Photos by Jodie Meggs
The Great Escape
Brighton 10th-12th May 2012
The Great Escape Festival has always been a favourite of mine to both attend and cover due to the location as well as the fact that the majority of acts play inside venues that aren’t bogged down with the usual problems you face at outside festivals throughout the British summer. Looking at the gigantic list of all the times and places of the bands performing over the weekend it seemed that a spot of band pruning would be required as I didn’t want to miss anyone great because they were on at the same time as an amusingly named trendy band. As for some of these bands, I think they need to sit down and have an honest and frank conversation with themselves. It’s not funny or clever to take famous actor/musicians name and swap the first letters around, it’s lazy and lame. So please hang you head in shame Com Truise, Chet Faker and Himi Jendrix (Ok I made up the last one but you can see where I’m going with this right?).
The first band I saw after making my merry way along the lanes of the Brighton seafront was School is Cool, a five piece of multi-instrumentalists that juggle between percussion, guitars, bass and violins with ease and planned performance. Their set is tight, well thought out and with their stage personas being both funny and engaging (hopefully on purpose otherwise I’m going to hell) they managed to tick every box that I needed to see from a new unknown band. They played well, had great songs and even managed to up the cool and avant-garde stakes by using the stage to stomp and drum on during a free for all percussion solo involving the whole group.
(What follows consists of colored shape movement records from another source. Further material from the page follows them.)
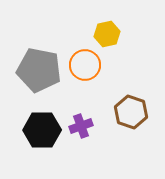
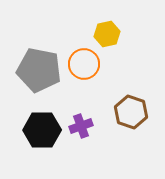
orange circle: moved 1 px left, 1 px up
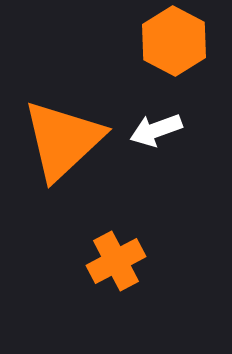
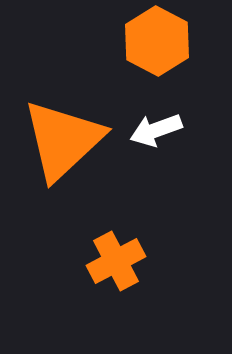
orange hexagon: moved 17 px left
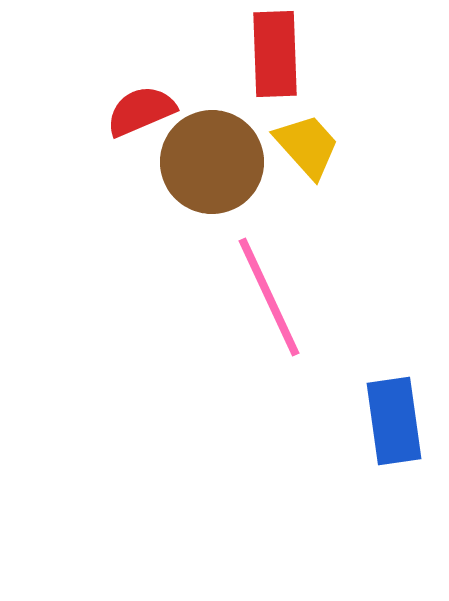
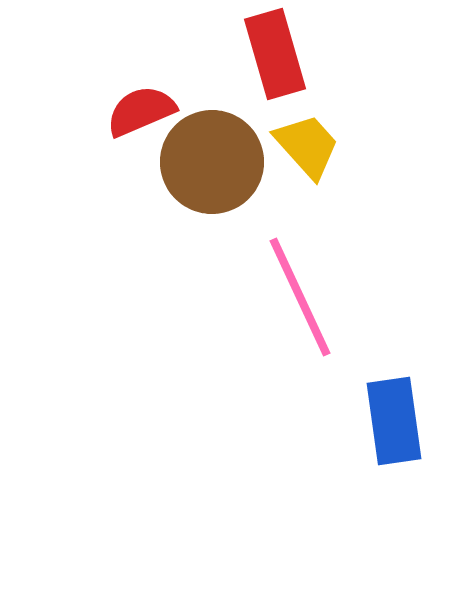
red rectangle: rotated 14 degrees counterclockwise
pink line: moved 31 px right
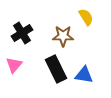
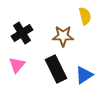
yellow semicircle: moved 1 px left, 1 px up; rotated 18 degrees clockwise
pink triangle: moved 3 px right
blue triangle: rotated 42 degrees counterclockwise
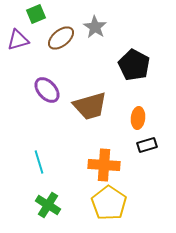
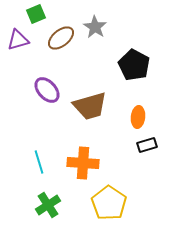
orange ellipse: moved 1 px up
orange cross: moved 21 px left, 2 px up
green cross: rotated 25 degrees clockwise
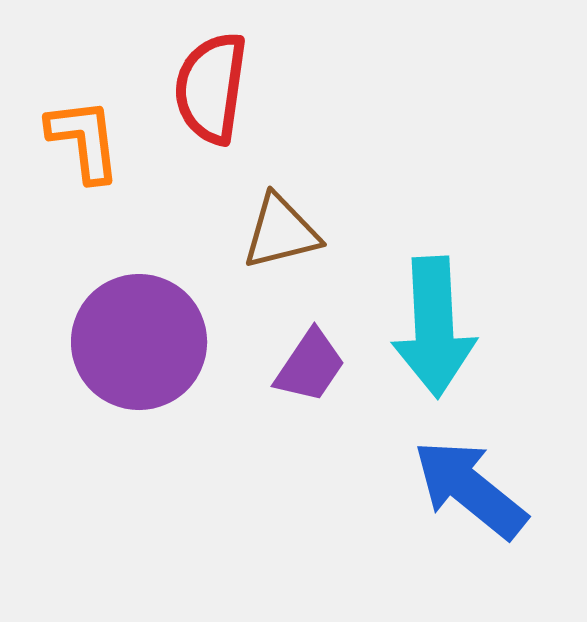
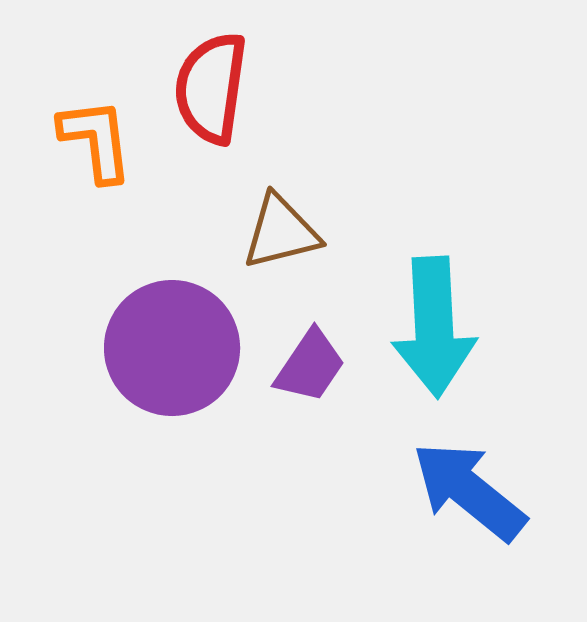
orange L-shape: moved 12 px right
purple circle: moved 33 px right, 6 px down
blue arrow: moved 1 px left, 2 px down
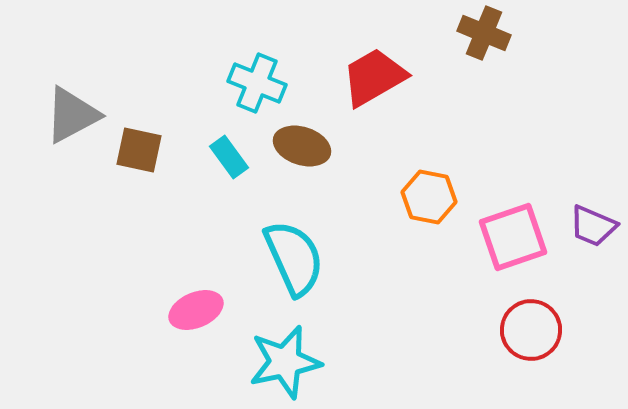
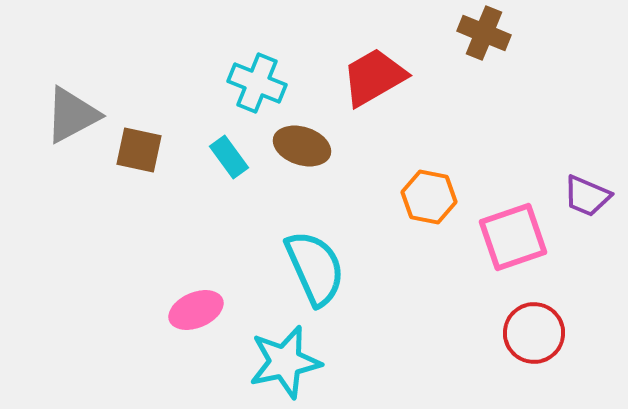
purple trapezoid: moved 6 px left, 30 px up
cyan semicircle: moved 21 px right, 10 px down
red circle: moved 3 px right, 3 px down
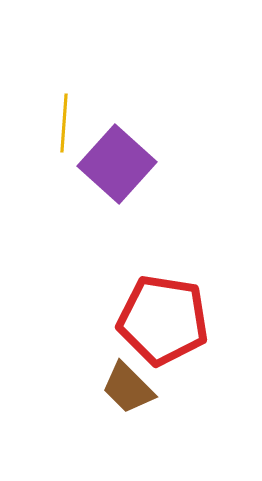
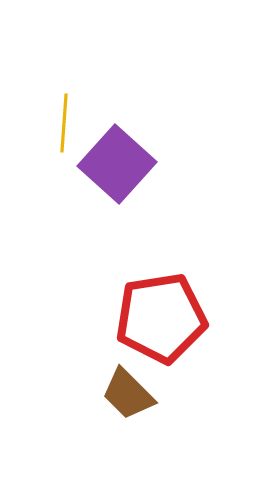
red pentagon: moved 2 px left, 2 px up; rotated 18 degrees counterclockwise
brown trapezoid: moved 6 px down
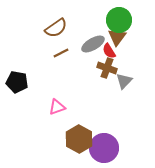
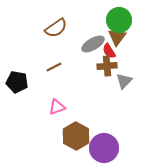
brown line: moved 7 px left, 14 px down
brown cross: moved 2 px up; rotated 24 degrees counterclockwise
brown hexagon: moved 3 px left, 3 px up
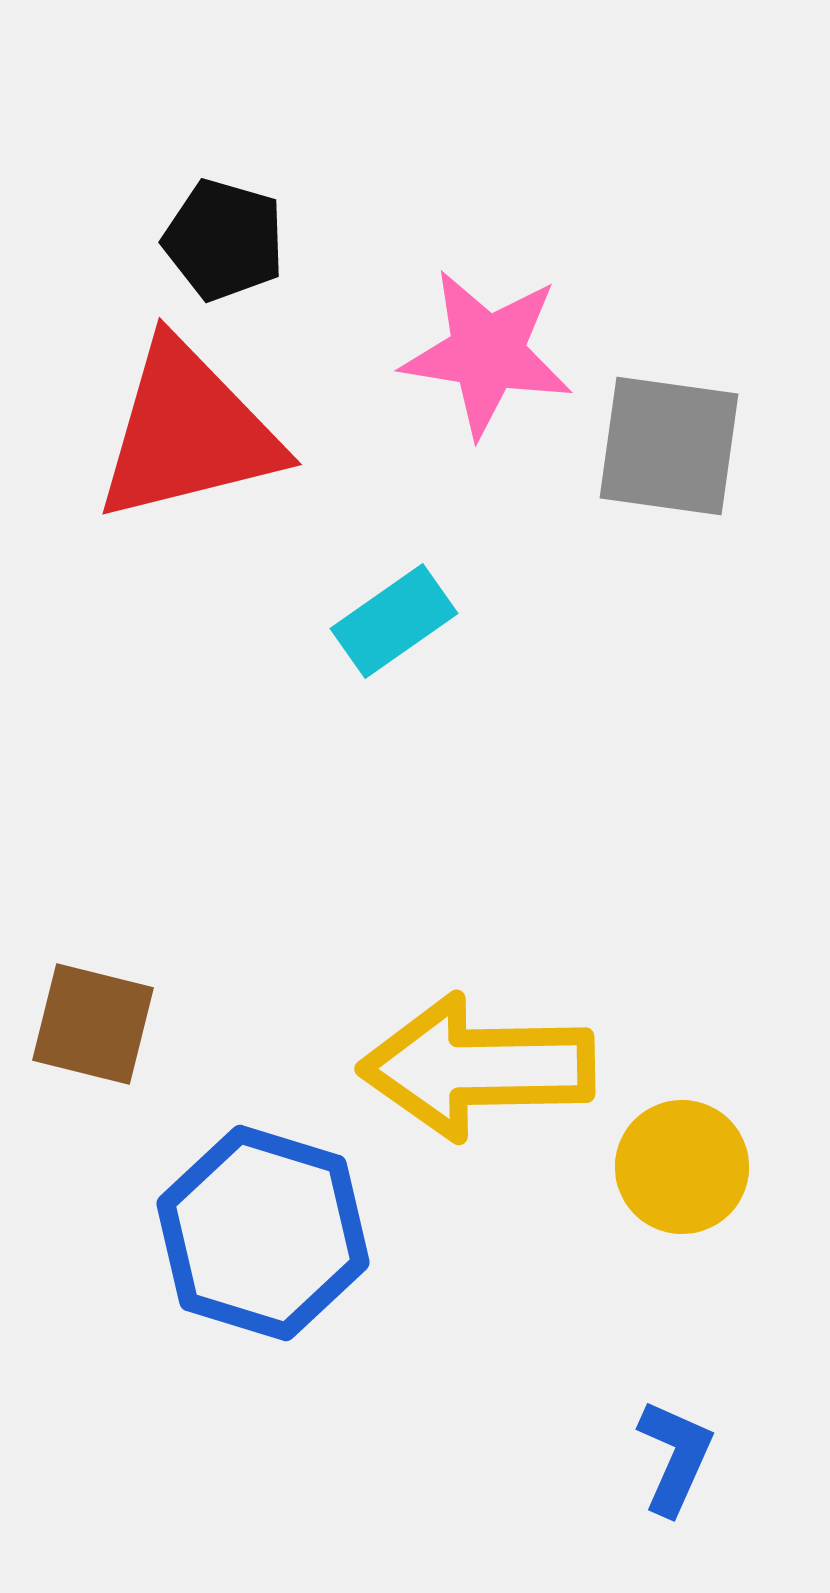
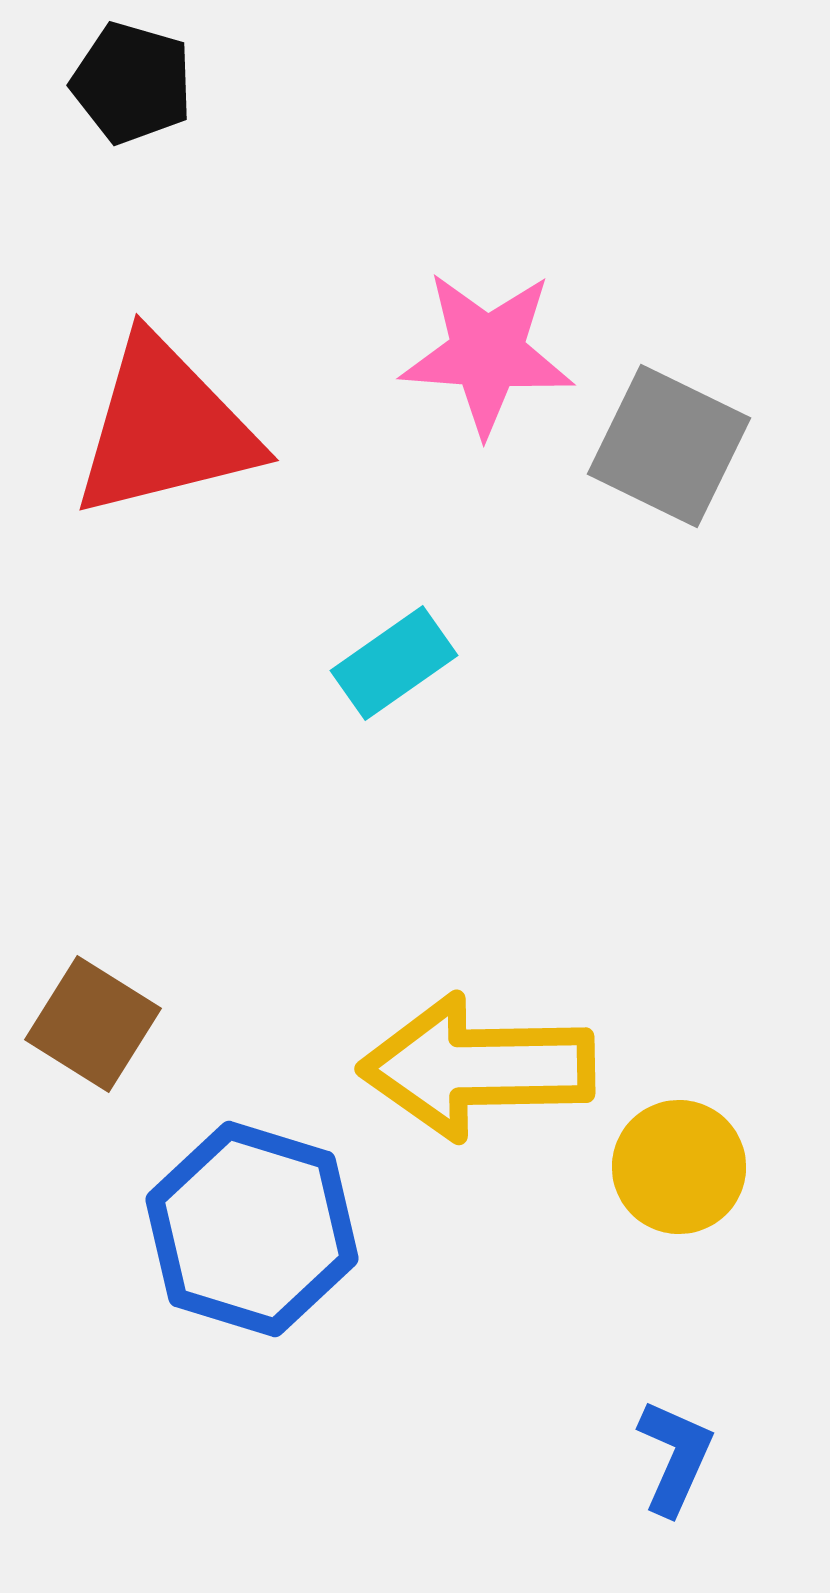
black pentagon: moved 92 px left, 157 px up
pink star: rotated 5 degrees counterclockwise
red triangle: moved 23 px left, 4 px up
gray square: rotated 18 degrees clockwise
cyan rectangle: moved 42 px down
brown square: rotated 18 degrees clockwise
yellow circle: moved 3 px left
blue hexagon: moved 11 px left, 4 px up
Finding out early in the day that new indie hopefuls Tribes had pulled out threw a curve ball in the direction of what to do next but with some other great bands lined up an alternative was decided upon. I caught the end of Pond’s set before Eugene McGuinness took the stage with his band. I haven’t seen McGuinness before and was immediately impressed by his command of the stage and strong tight band that rocked through his set never letting up. His new single ‘Shotgun’ was announced and although it’s a definite single it seems strange that McGuinness isn’t a lot bigger and widely known already as he seems to tick every box required in this business. A great set.
Bass Drum of Death helped blow away the cobwebs and although both loud and raw they seemed to go over the same riff and arrangement constantly throughout their set. Reminiscent of a magician showing you a trick, by the 10th time it’s not that impressive. The evening of the first night ended with Bwani Junction, a Scottish four piece who played loud, fast and sung in their own accents which made a nice change from the mid west American twang that has been appearing out of the voice boxes of artists from Belgium, Norway and Sheffield of late.
The Black Belles arrived in Brighton in their full stage attire, they are definitely a Third Man artist and like their mentor Jack White before them, the look and the image of the band is just as important as the music itself. With their jet black hair, makeup, covered only by vintage dresses and Black Fedoras, The Black Belles brought Halloween mixed with vintage Fuzz Blues to Brighton and lifted the bar very high for the rest of the artists who could be heard talking about them long after the show finished. Their set was compiled from songs off their first album including the opener ‘Wishing Well’ and their excellent cover of 60’s garage rock band The Knickerbockers song ‘Lies’. The 3 piece (the 4th member absent this evening for undisclosed reasons) are a well drilled and powerful combo with each taking turns to hold down the groove while the other takes a solo, special kudos to drummer Shelby Lynne as well for her almost demonic treatment of the kit throughout and for putting that ‘Meg White’ female drummer conundrum to rest.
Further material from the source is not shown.